In the next pcsc-lite version pcscd will not be suid root any more. But it will be sgid "pcscd". Mads, would that be ok for you or do you still want to use systemd?
Suid root is very evil, but sometimes "necessary". Some kind of sgid is less evil - but still not good. AFAIK pcscd is a system service shared among all users. I think that it is very wrong that such a service is started as a fork from a user library. We have standard ways for starting system services, and when each subsystem implements its own way of doing it the system gets hard to manage and debug. I think the existing way of doing it was fine. What is the problem that motivated the change? But you should ask those who ensures that the whole system works consistent, secure and efficient. I guess that is mostly Dan and Lennart.
The idea is that most of the time on most systems pcscd is not needed. So starting it on request is a good solution. What "standard ways" do you propose instead of a fork from a library? Maybe systemd could work. I did not know this software before. Is it used/available on all/most of the GNU systems?
dbus activation would be the standard way. You could notice that it was not working and send a dbus message to ask the system to start the daemon.
Do you have an URL describing the use of dbus in that specific case? A patch for pcsc-lite would be even better :-) Thanks.
Sorry know. We use python interfaces, but I am sure there is lots of data out there for implementing this.

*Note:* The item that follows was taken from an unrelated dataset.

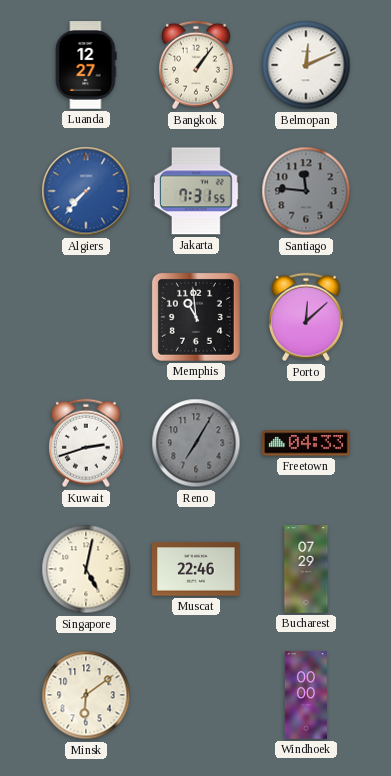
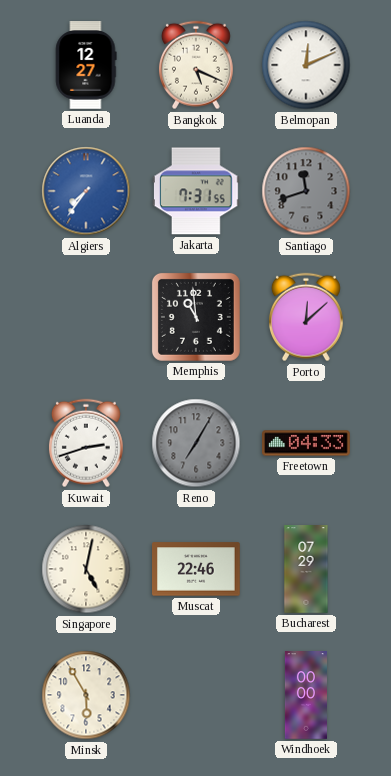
Bangkok: 1:06 -> 5:19
Algiers: 7:37 -> 7:36
Santiago: 11:46 -> 11:42
Minsk: 6:09 -> 5:55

Actually if you look at setroubleshoot package and seapplet, this is used to start the setroubleshootd daemon.
(In reply to comment #11) > Do you have an URL describing the use of dbus in that specific case? > A patch for pcsc-lite would be even better :-) > Thanks. I just submitted patches for systemd socket activation to the muscle mailing list: http://archives.neohapsis.com/archives/dev/muscle/2011-q2/0138.html The way it works is that systemd opens a listening UNIX socket and when a request arrives on the socket from user space library, systemd starts up the pcscd daemon on demand.
pcsc-lite-1.7.4-2.fc16 in rawhide is now built with systemd socket activation support. Upstream hasn't yet gotten around to reviewing the patches, but they should be good enough for use in Fedora. Autostarting pcscd by using systemd socket activation also plays nice with SELinux, compared to the previous way of autostarting pcscd by forking from user space library. Closing the ticket.